Several senators argued it would create a foolish obstacle for graduation, and some who voted for it warned that they may not support final passage unless changes are made.

"We cannot continue to have an electorate that is civilly illiterate," said the bill's sponsor, Rep. Howard Stephenson, R-Draper. "We believe that by requiring this, we will have a better educated and informed citizenry."

The bill would require asking all 100 questions that immigrants must study, and students must answer at least 70 percent correctly to graduate. Immigrants are only asked 10 of the 100 questions, and need only a 60 percent score to pass.
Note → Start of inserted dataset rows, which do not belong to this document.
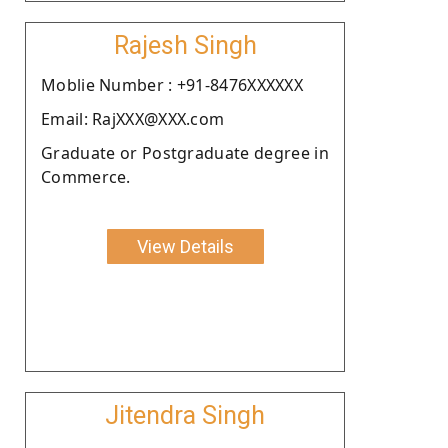
Rajesh Singh
Moblie Number : +91-8476XXXXXX
Email: RajXXX@XXX.com
Graduate or Postgraduate degree in
Commerce.
View Details
Jitendra Singh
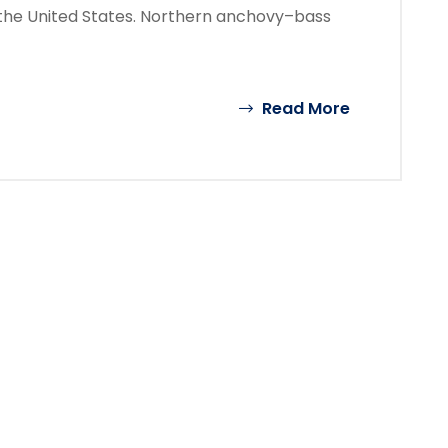
the United States. Northern anchovy–bass
Read More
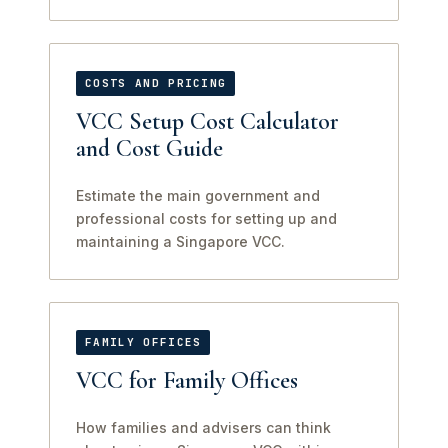
COSTS AND PRICING
VCC Setup Cost Calculator
and Cost Guide
Estimate the main government and
professional costs for setting up and
maintaining a Singapore VCC.
FAMILY OFFICES
VCC for Family Offices
How families and advisers can think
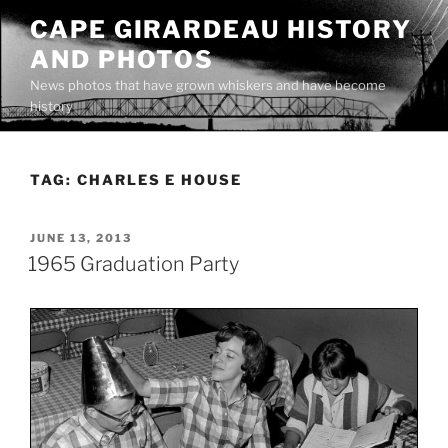
Skip
CAPE GIRARDEAU HISTORY
to
AND PHOTOS
content
News photos that have grown whiskers and have become
history
TAG:
CHARLES E HOUSE
POSTED
JUNE 13, 2013
ON
1965 Graduation Party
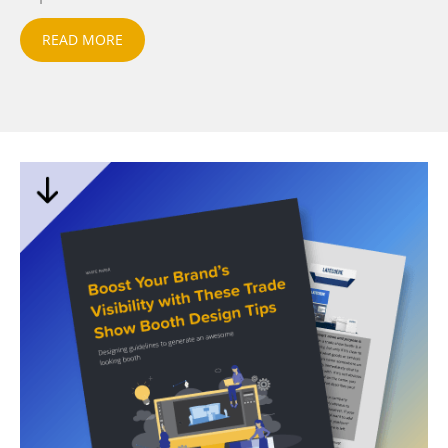
READ MORE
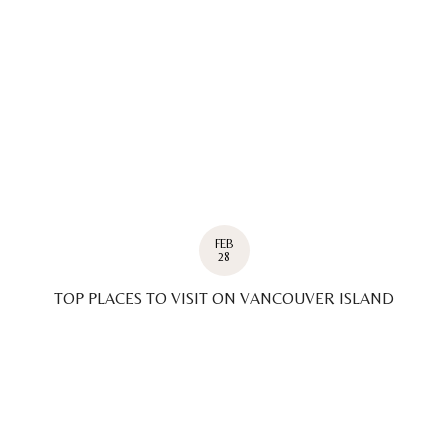
FEB
28
TOP PLACES TO VISIT ON VANCOUVER ISLAND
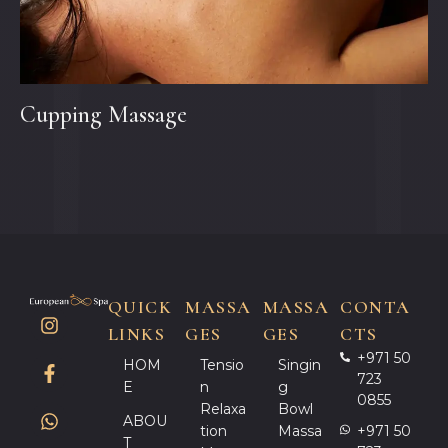
Cupping Massage
QUICK
MASSA
MASSA
CONTA
LINKS
GES
GES
CTS
+971 50
HOM
Tensio
Singin
723
E
N
G
0855
Relaxa
Bowl
ABOU
Tion
Massa
+971 50
T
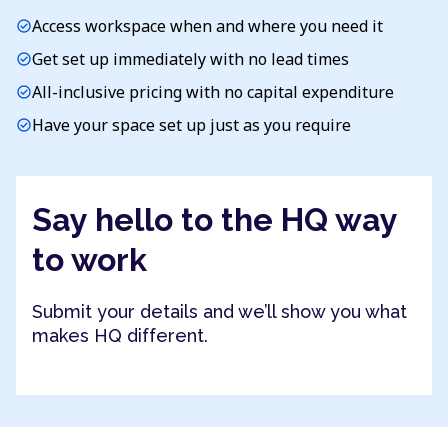
Access workspace when and where you need it
check_circle
Get set up immediately with no lead times
check_circle
All-inclusive pricing with no capital expenditure
check_circle
Have your space set up just as you require
check_circle
Say hello to the HQ way
to work
Submit your details and we’ll show you what
makes HQ different.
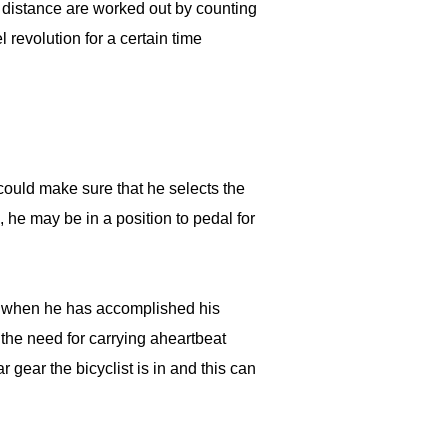
 distance are worked out by counting
revolution for a certain time
 could make sure that he selects the
n, he may be in a position to pedal for
er when he has accomplished his
the need for carrying aheartbeat
 gear the bicyclist is in and this can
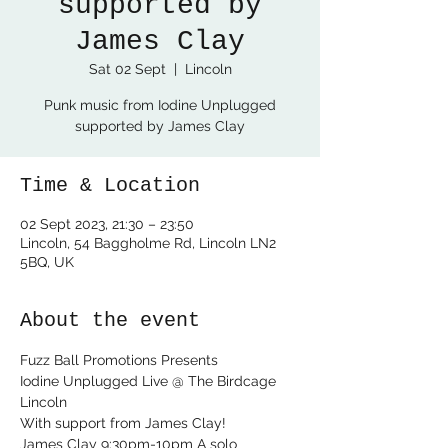
supported by
James Clay
Sat 02 Sept
  |  
Lincoln
Punk music from Iodine Unplugged
supported by James Clay
Time & Location
02 Sept 2023, 21:30 – 23:50
Lincoln, 54 Baggholme Rd, Lincoln LN2
5BQ, UK
About the event
Fuzz Ball Promotions Presents

Iodine Unplugged Live @ The Birdcage 
Lincoln

With support from James Clay!
James Clay 9:30pm-10pm A solo 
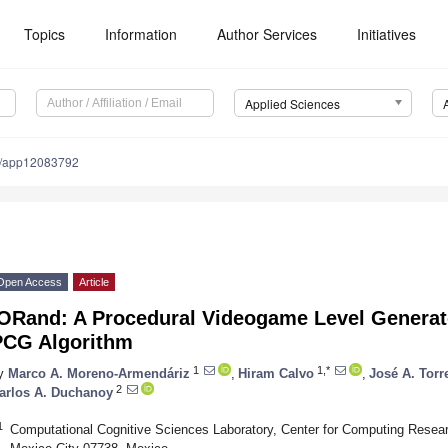
Topics
Information
Author Services
Initiatives
Applied Sciences
0/app12083792
Open Access
Article
IORand: A Procedural Videogame Level Generat
PCG Algorithm
1
1,*
y
Marco A. Moreno-Armendáriz
,
Hiram Calvo
,
José A. Torr
2
arlos A. Duchanoy
1
Computational Cognitive Sciences Laboratory, Center for Computing Researc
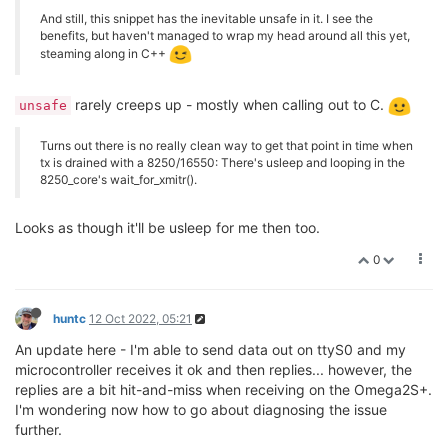
And still, this snippet has the inevitable unsafe in it. I see the
benefits, but haven't managed to wrap my head around all this yet,
steaming along in C++
rarely creeps up - mostly when calling out to C.
unsafe
Turns out there is no really clean way to get that point in time when
tx is drained with a 8250/16550: There's usleep and looping in the
8250_core's wait_for_xmitr().
Looks as though it'll be usleep for me then too.
0
huntc
12 Oct 2022, 05:21
An update here - I'm able to send data out on ttyS0 and my
microcontroller receives it ok and then replies... however, the
replies are a bit hit-and-miss when receiving on the Omega2S+.
I'm wondering now how to go about diagnosing the issue
further.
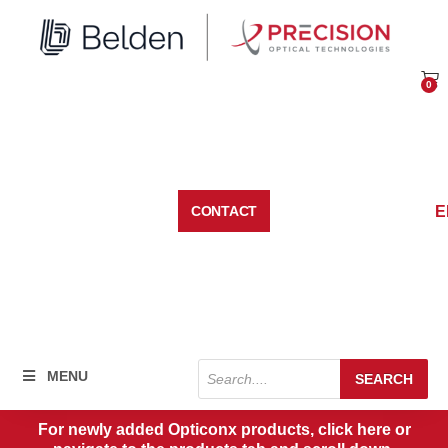
Skip
to
content
0
Car
E
CONTACT
Products
MENU
SEARCH
search
For newly added Opticonx products, click here or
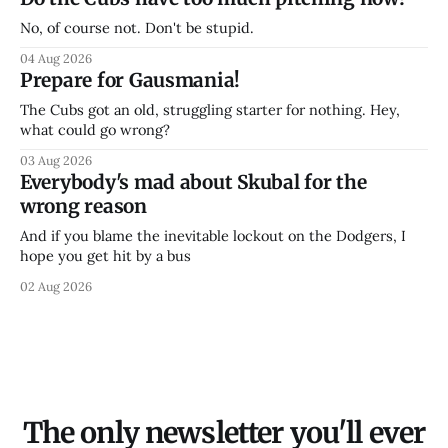
No, of course not. Don't be stupid.
04 Aug 2026
Prepare for Gausmania!
The Cubs got an old, struggling starter for nothing. Hey,
what could go wrong?
03 Aug 2026
Everybody's mad about Skubal for the
wrong reason
And if you blame the inevitable lockout on the Dodgers, I
hope you get hit by a bus
02 Aug 2026
The only newsletter you'll ever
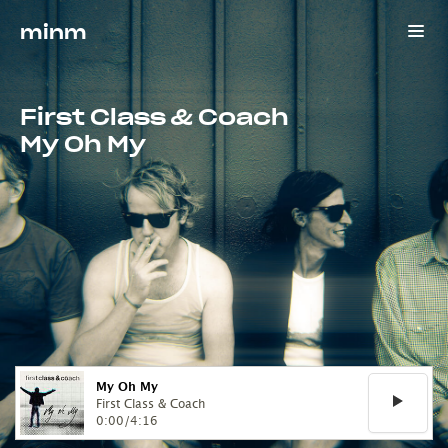
minm
First Class & Coach
My Oh My
My Oh My
First Class & Coach
0:00
/
4:16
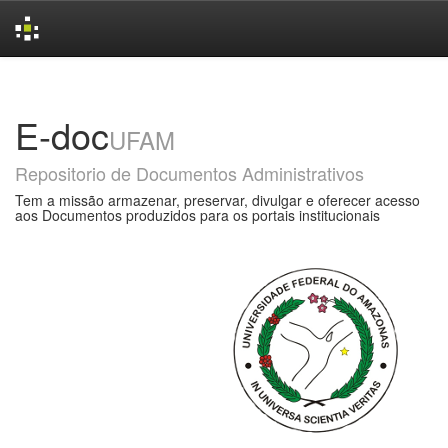
Skip
navigation
E-doc
UFAM
Repositorio de Documentos Administrativos
Tem a missão armazenar, preservar, divulgar e oferecer acesso
aos Documentos produzidos para os portais institucionais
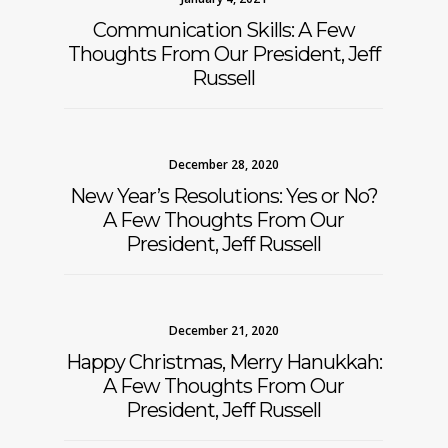
Communication Skills: A Few
Thoughts From Our President, Jeff
Russell
December 28, 2020
New Year’s Resolutions: Yes or No?
A Few Thoughts From Our
President, Jeff Russell
December 21, 2020
Happy Christmas, Merry Hanukkah:
A Few Thoughts From Our
President, Jeff Russell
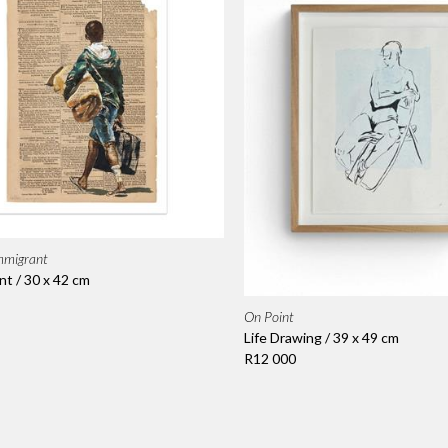
mmigrant
nt / 30 x 42 cm
On Point
Life Drawing / 39 x 49 cm
R12 000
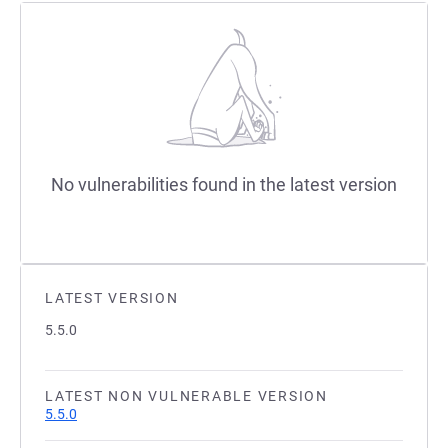
No vulnerabilities found in the latest version
LATEST VERSION
5.5.0
LATEST NON VULNERABLE VERSION
5.5.0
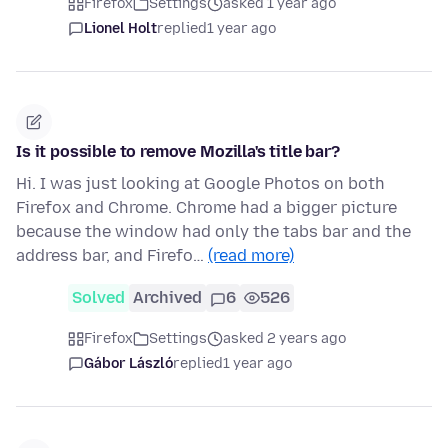
Firefox
Settings
asked 1 year ago
Lionel Holt
replied
1 year ago
Is it possible to remove Mozilla's title bar?
Hi. I was just looking at Google Photos on both
Firefox and Chrome. Chrome had a bigger picture
because the window had only the tabs bar and the
address bar, and Firefo…
(read more)
Solved
Archived
6
526
Firefox
Settings
asked 2 years ago
Gábor László
replied
1 year ago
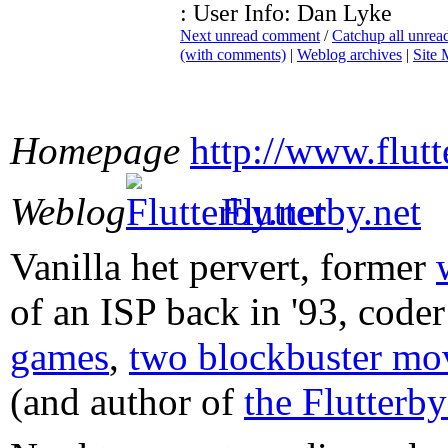
: User Info: Dan Lyke
Next unread comment
/
Catchup all unre
(with comments)
|
Weblog archives
|
Site
Homepage
http://www.flut
Weblog
Flutterby.net
Vanilla het pervert, former
of an ISP back in '93, code
games
,
two blockbuster mov
(and author of
the Flutterb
Sen. Margaret Dayton, R-Orem, unsuccessfully proposed raising the level needed to pass to 80 percent. She said it is a "sacred assignment to understand the government of their country for which people have given their lives," and students should be able to pass it at a B-level.

She and others argued the questions are easy, and that should be no problem. Sen. Lyle Hillyard, R-Logan, asked, "If it's so easy, why do we do it," and questioned the wisdom of adding another test.

The Senate raised the pass-level from the 60 percent in the original bill to the 70 percent level as a compromise.

Several senators opposed adding another test before graduation, regardless of the scoring question.

"What we are trying to do is put one more obstacle in the way of children from being able to graduate from high school," said Senate Minority Leader Gene Davis, D-Salt Lake City.

He said adding the test is part of the agenda of the Joe Foss Initiative, a national civics group. "We should be making sure children spend more time in the classroom rather than on some national agenda that doesn't do what it's intended to do." He said the information on the test is already taught in history and civics courses.

Sen. Karen Mayne, D-West Valley City, noted that legislators must take an annual ethics tutorial. It does not grade them, but makes them read and answer questions — and tells them what they missed. She argued they should do the same with the civics test, and make it a non-graded tutorial. "We don't test them, we teach."

Sen. Todd Weiler, R-Woods Cross, said he likes the goal of the bill, but fears it would ask too many questions and take too much time — worries expressed by others. He said he would offer an amendment later this week to cut the test to ask 50 questions or fewer.